AI, embodiment and neuroscience
From pushing an object to see if it falls, to talking to our friends, we learn about the world from our interactions with it. Some argue the human experience is dependent upon movement – it's our entire output, whether that is speech or getting where we are going.
No AI, currently, learns this way, and most are body-less. We asked leading neuroscientists, all previous SWC seminar speakers, for their thoughts on the current rise of AI and what AI might be missing when it comes to embodiment.
Interviewees also discuss advances in AI and how these might be compared to what we know about the human brain, even when they operate in such different contexts.
Purpose
"Some people I know, whose work I admire, have shared this perspective, and I tend to agree: We humans need purpose or agency in our lives. While large models like GPT-4, trained on vast amounts of human knowledge, are incredibly capable and can even generate creative solutions, they excel primarily at solving problems that can be verbalised. And they excel because they were literally trained on us!
Animals like mice or birds clearly possess purpose in their lives. They exhibit remarkable intelligence; for example, crows can use tools creatively to solve novel problems they've never encountered before. One can find examples of this on YouTube, such as crows using tools to retrieve food or even crafting hooks. These animals have goals, whether it's obtaining food or engaging in play. This is what I think makes them intelligent in a special way. In contrast, computers are essentially algorithms that we execute. They lack inherent goals or agency.
Part of me believes that having a physical body is also crucial for artificial human-like general intelligence. But on the other hand, if you exist in a super realistic digital realm, you can still find purpose there—whether it's acquiring knowledge or gaining power, as depicted in movies like Terminator or The Matrix, where entities seek to dominate or control the world.
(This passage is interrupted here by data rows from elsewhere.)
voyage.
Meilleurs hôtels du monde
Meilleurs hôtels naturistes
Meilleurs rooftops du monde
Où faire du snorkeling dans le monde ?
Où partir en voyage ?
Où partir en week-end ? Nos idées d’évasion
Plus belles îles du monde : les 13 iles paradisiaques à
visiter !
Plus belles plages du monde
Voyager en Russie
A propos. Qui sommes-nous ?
Perhaps in such digital environments, one might not need a physical body, but I think they may need goals and a world to interact with. The need of a body is something that I often think about when people ask me during public talks whether consciousness alone can be uploaded. I believe that our physical bodies play a significant role in shaping our experiences and emotions. For example, it's remarkable how our physical state can influence our mental state, our emotional well-being, and even our decisions. If we were to transfer our consciousness into a purely digital realm, we might lose this vital aspect of our existence and we may stop being “ourselves” or the selves we are with a body at least."
Dr Juan Alvaro Gallego, Imperial College London
AI can’t generalise
"I think AI is certainly missing embodiment. It lacks many fundamental features crucial for understanding an environment, which could be addressed through embodiment. Having multiple modalities of sensing is essential. We learn about the world through different senses, such as vision and touch, which contribute to our shared understanding of the environment.
Training models solely on text or images misses out on this deeper understanding of how these modalities interact. Embodiment, such as placing neural networks in robots, could greatly enhance their understanding by allowing them to navigate and learn from real-world experiences.
Regarding their meaning, AI algorithms primarily identify statistical regularities, but they may struggle to generalise well without embodiment. Another key difference between humans/animals and AI is the amount of training data required for good performance.
Unlike AI, we don't need vast amounts of data to learn language or understand the world around us. This raises interesting questions about how to make AI more efficient and relatable to animal brains. Insights from neuroscience, including network construction and information encoding, will play a vital role in achieving this goal."
Dr Matthew Whiteway, Columbia University
"While AI systems are trained on vast amounts of human history and possess extensive knowledge, they still lack flexibility and struggle to mimic real social interactions effectively. Despite their knowledge base, AI systems often fail to utilise this information appropriately, highlighting a significant gap in their ability to interact like humans.
The question arises: how generative can AI truly be? While advanced AI systems can generate content, they still struggle to reach the level of human cognition and language proficiency. Studies comparing human performance to AI performance in high-level cognitive tasks reveal fundamental limitations in current AI capabilities. There is ongoing debate surrounding whether deep neural networks accurately model the functioning of the human brain or if they represent an oversimplification.
Developmentally, there are disparities between how humans learn language and how AI systems acquire linguistic abilities. Humans demonstrate a faster rate of learning and adaptability compared to AI systems. Thus, while AI output may resemble human behaviour superficially, the underlying processes and mechanisms may differ significantly, suggesting that current AI models may not fully capture the intricacies of human cognition and language development."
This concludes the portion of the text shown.